Meu pai foi atender.

Decidi segui-lo, queria ver quem eram as pessoas que estavam nos visitando tão tarde. Ao abrir a porta, me deparei com uma cena inesperada.

Um homem gigantesco, com mais de dois metros de altura, estava parado ali. Ao seu lado, uma mulher sorridente segurava uma criança no colo. Ela era bem menor que ele, mal chegava na altura do ombro daquele colosso.

"Se ele for um Guardião como meu pai, deve ser extremamente forte…"

Eles se cumprimentaram de forma descontraída.

— Ora, ora — a mulher olhou diretamente para mim com um olhar curioso, — quem é esse garotinho aqui?

Minha mãe, sorrindo de orelha a orelha, me pegou no colo e me ergueu.

— Esse aqui é o nosso filho, aquele que eu vivia falando! O nome dele é Eddy.

A mulher se apresentou com um jeito bem solto.

— Muito prazer, pequeno Eddy! Eu me chamo Jéssica — apontou para o homem ao lado dela, — e esse brutamontes aqui é o Roberto.

Ela deu uma risadinha e logo depois apontou para a menina queao seu lado.

— Essa aqui é a nossa filha, Priscila— um nome bonito que combinava com o jeito dela, — e essa dorminhoca no meu colo se chama Saphira.

Minha mãe me colocou de volta no chão. Me apresentei do jeito que sempre vi meus pais fazendo.

— Meu nome é Eddy Leister.— Jéssica pareceu surpresa com a minha postura.

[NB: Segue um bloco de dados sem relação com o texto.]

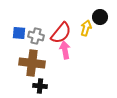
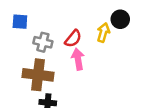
blue square: (19, 33) -> (20, 22), moved
red semicircle: (61, 33) -> (73, 39), size x0.7

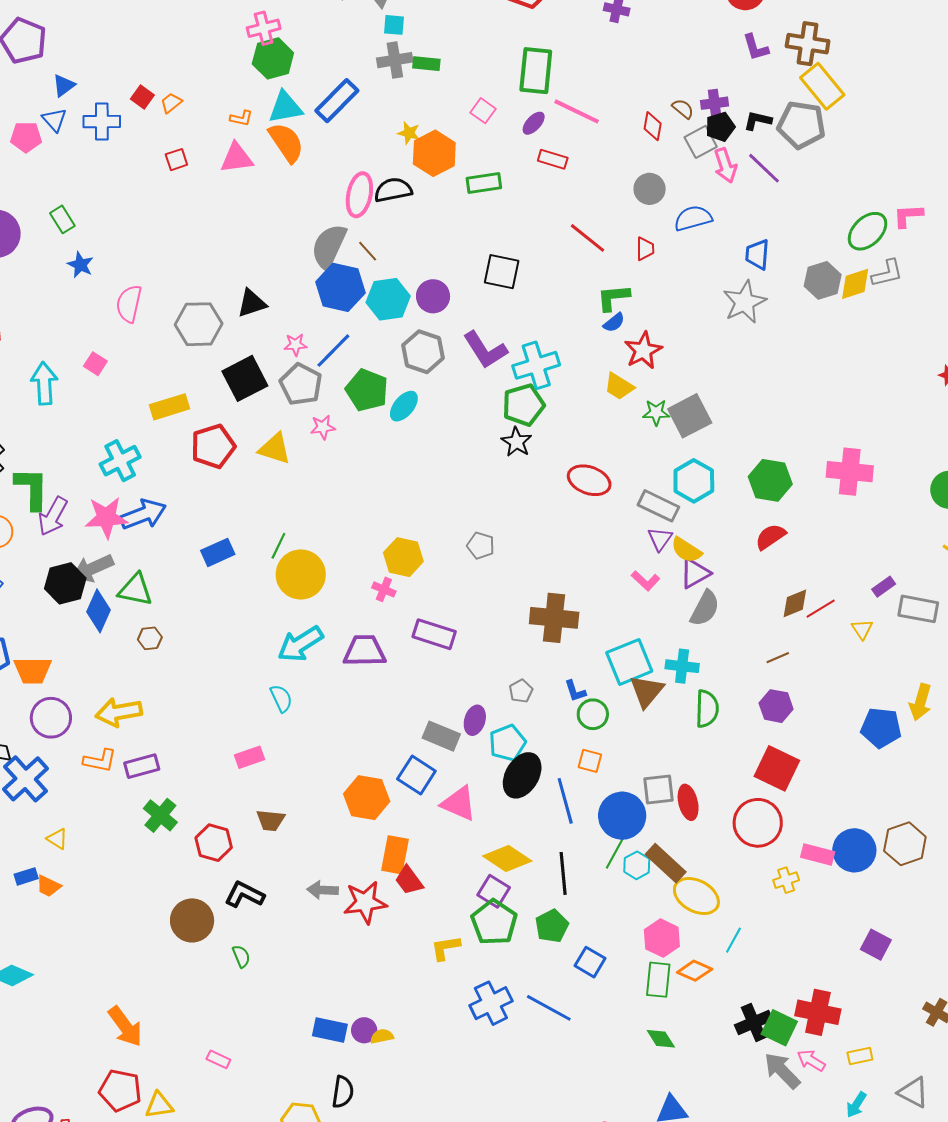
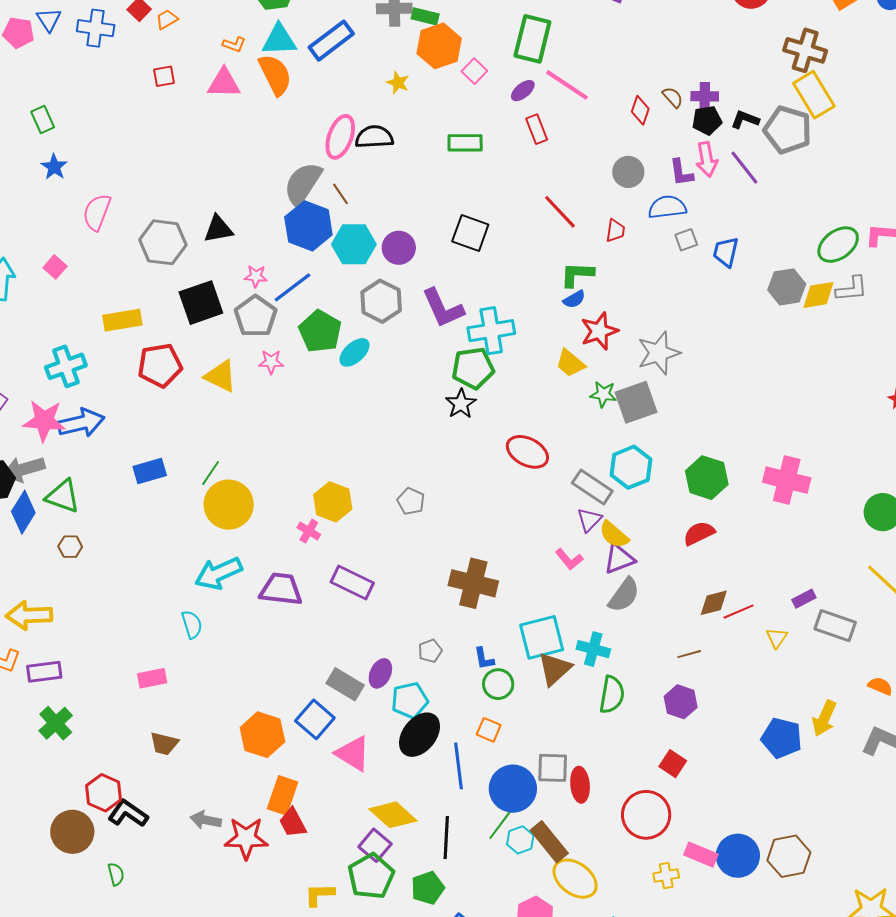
purple L-shape: (756, 47) -> (681, 173), moved
gray square: (701, 142) -> (686, 240), moved, size x0.7
orange hexagon: (434, 153) -> (439, 46), moved
red rectangle: (553, 159) -> (537, 129), turned 44
gray star: (745, 302) -> (659, 353), moved
red square: (777, 768) -> (673, 764), size x0.6
red hexagon: (214, 843) -> (104, 793), moved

— Nossa… Mas que educado. Parece até um homenzinho. Deve ser muito inteligente, não é?

Minha mãe riu.

— Inteligente ele é... Mas também é muito arteiro. Vive querendo escalar tudo o que vê. Preciso ficar de olho nele o tempo todo.

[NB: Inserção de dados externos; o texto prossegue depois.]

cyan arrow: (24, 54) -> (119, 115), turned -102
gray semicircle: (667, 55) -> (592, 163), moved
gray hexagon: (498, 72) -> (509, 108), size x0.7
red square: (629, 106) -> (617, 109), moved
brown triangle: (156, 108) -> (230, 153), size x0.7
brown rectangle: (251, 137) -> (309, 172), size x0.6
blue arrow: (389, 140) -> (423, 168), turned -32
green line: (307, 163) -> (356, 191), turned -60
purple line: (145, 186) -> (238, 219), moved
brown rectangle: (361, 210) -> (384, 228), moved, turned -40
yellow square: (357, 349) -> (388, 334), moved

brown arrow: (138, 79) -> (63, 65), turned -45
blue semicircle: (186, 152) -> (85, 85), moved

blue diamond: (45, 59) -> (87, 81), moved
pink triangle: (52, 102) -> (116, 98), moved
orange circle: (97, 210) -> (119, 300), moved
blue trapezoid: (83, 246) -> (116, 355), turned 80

Nesse momento, meu pai se virou para Roberto.

— E o Renan? Onde ele está?

— Ele foi na frente — respondeu Roberto — Está representando a gente como ocupantes daquela área que vamos explorar. A nossa guilda é a principal responsável, mas ele precisava ir antes para resolver algumas coisas.

Meu pai assentiu.

— Ah, entendi… Questões de protocolo e tudo mais.

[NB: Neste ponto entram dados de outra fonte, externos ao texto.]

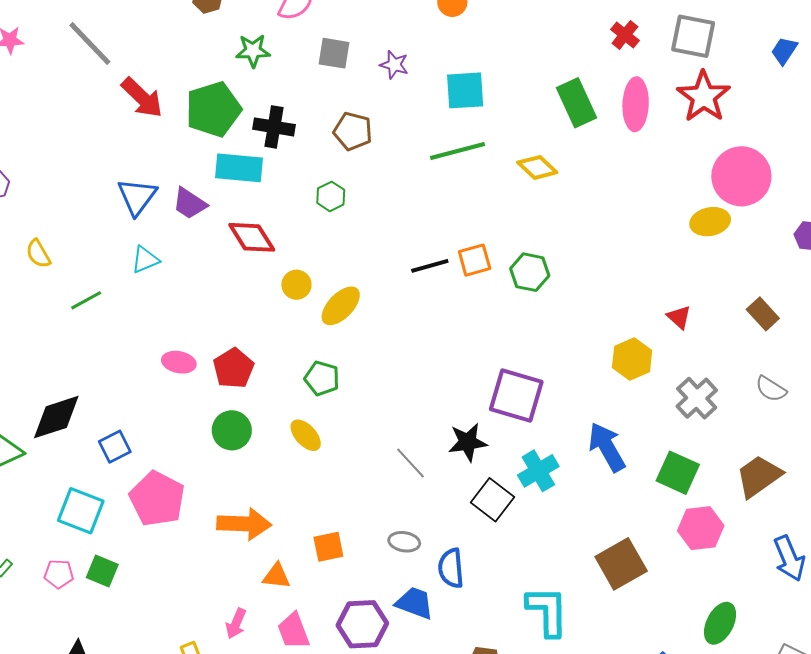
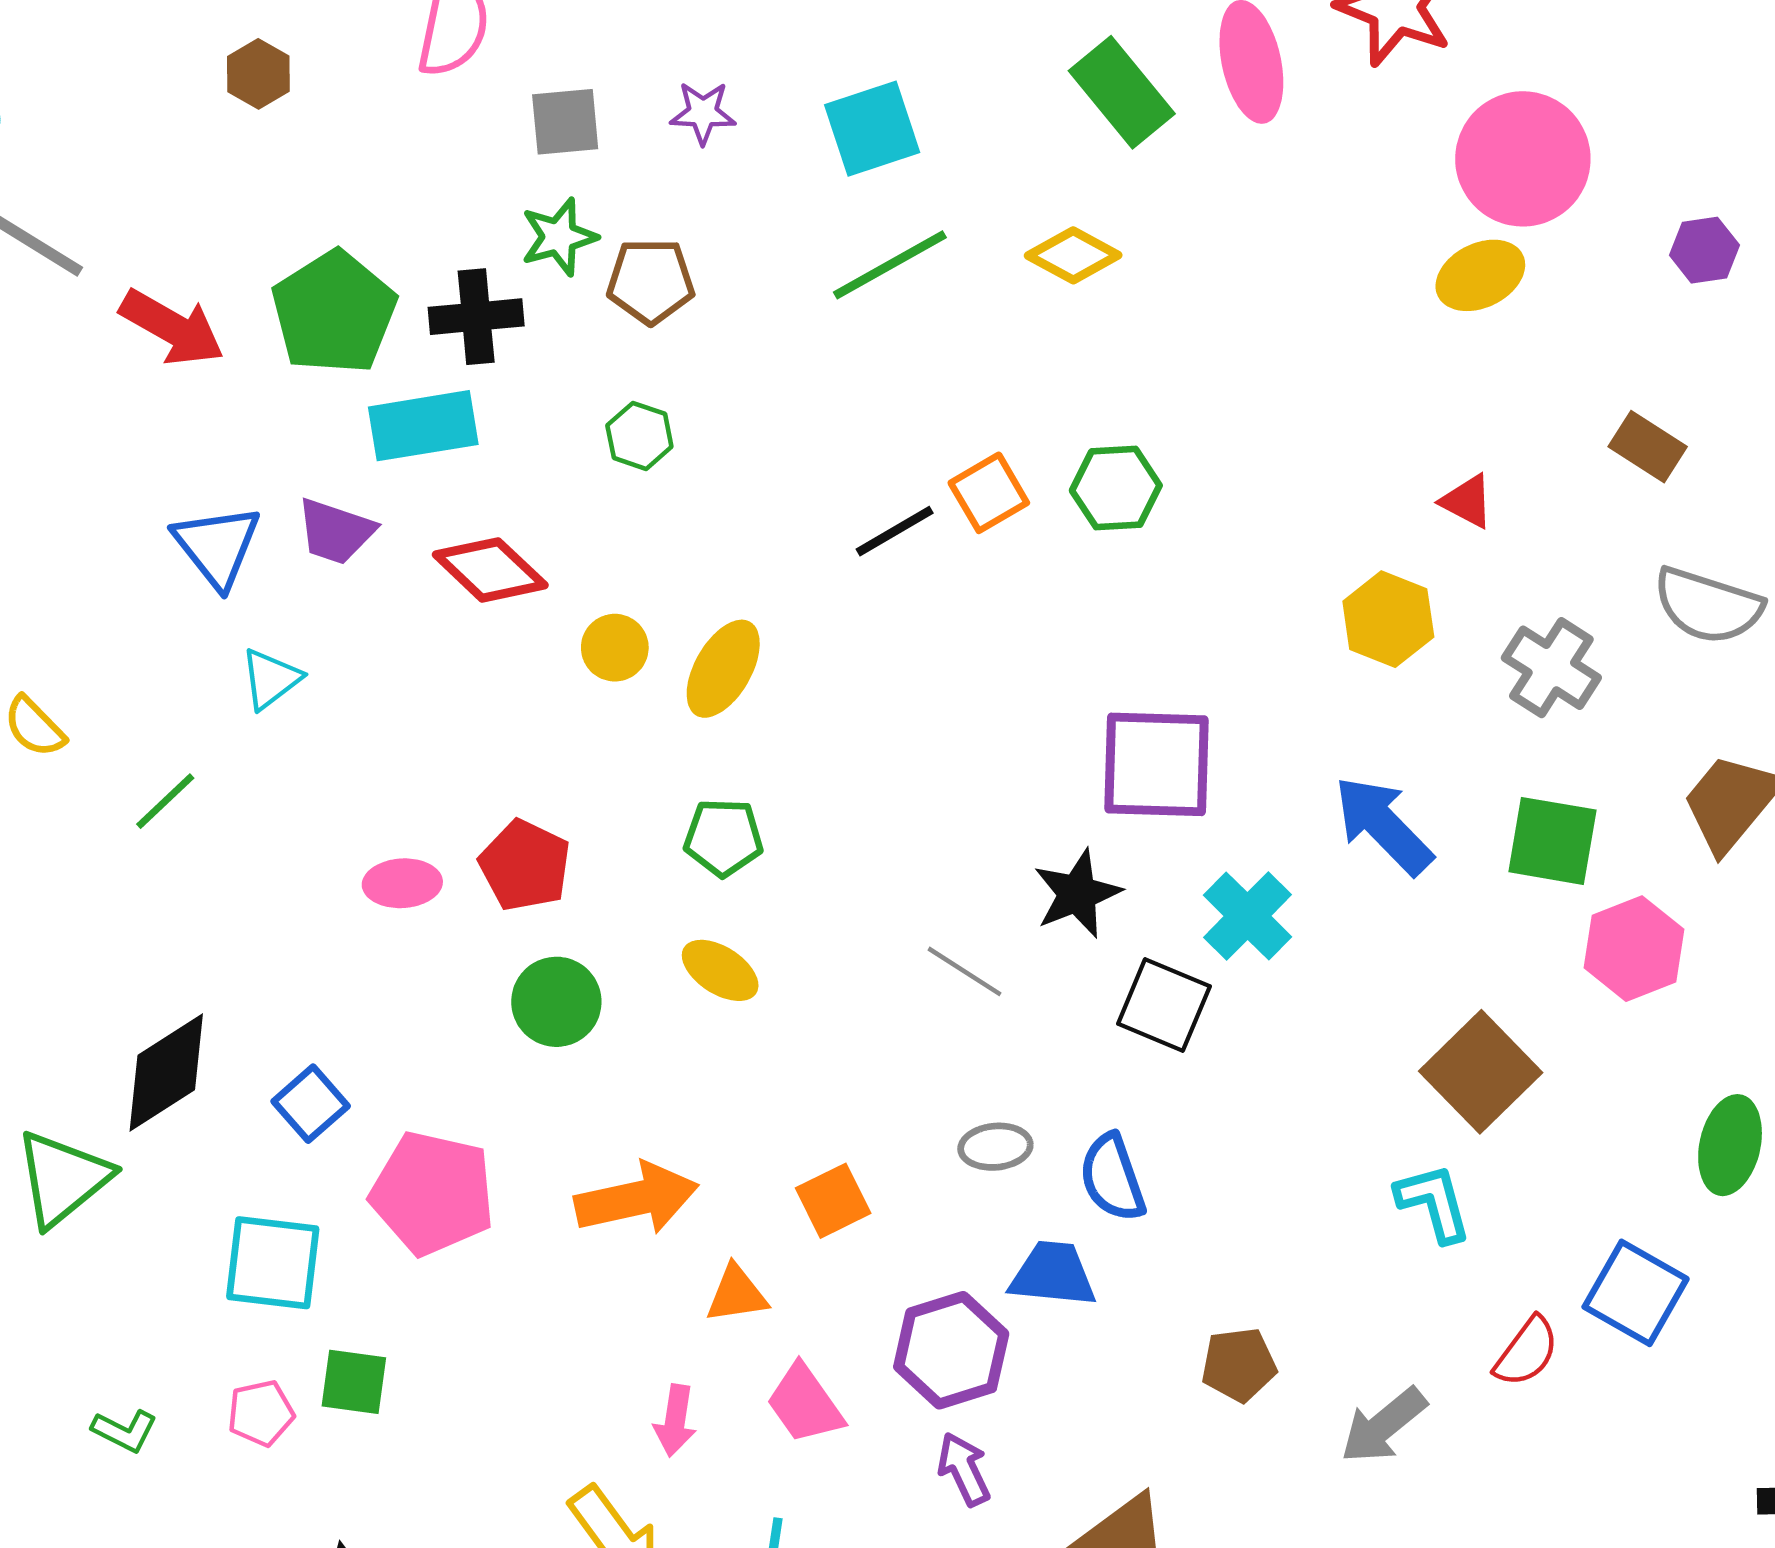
green star: (253, 51) -> (559, 237), moved
gray semicircle: (771, 389) -> (1708, 606), size x1.5
cyan L-shape: (547, 611) -> (1434, 1203), moved, size x0.7

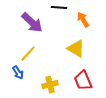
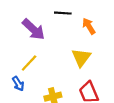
yellow triangle: (76, 49) -> (81, 58), turned 36

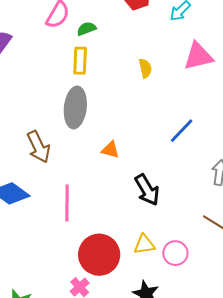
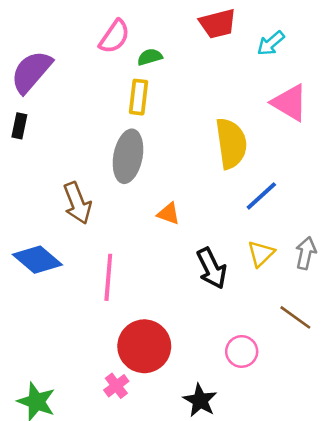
pink triangle: (198, 56) -> (290, 103), turned 40
yellow semicircle: (145, 68) -> (231, 143), moved, size x2.0
yellow triangle: (144, 245) -> (261, 254), moved, turned -40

Enquanto os adultos conversavam, olhei discretamente para Priscila. Ela olhou para mim e deu um leve sorriso. Não sei porquê, mas isso me deixou meio estranho…

"O que foi isso?" Acabei virando o rosto, sem saber como reagir.

— Já está tudo pronto para irmos? — perguntou Roberto.

— Sim — respondeu meu pai — Já adiantei tudo o que precisava para vender a casa. Provavelmente nós iremos ficar em Almeirim por alguns anos.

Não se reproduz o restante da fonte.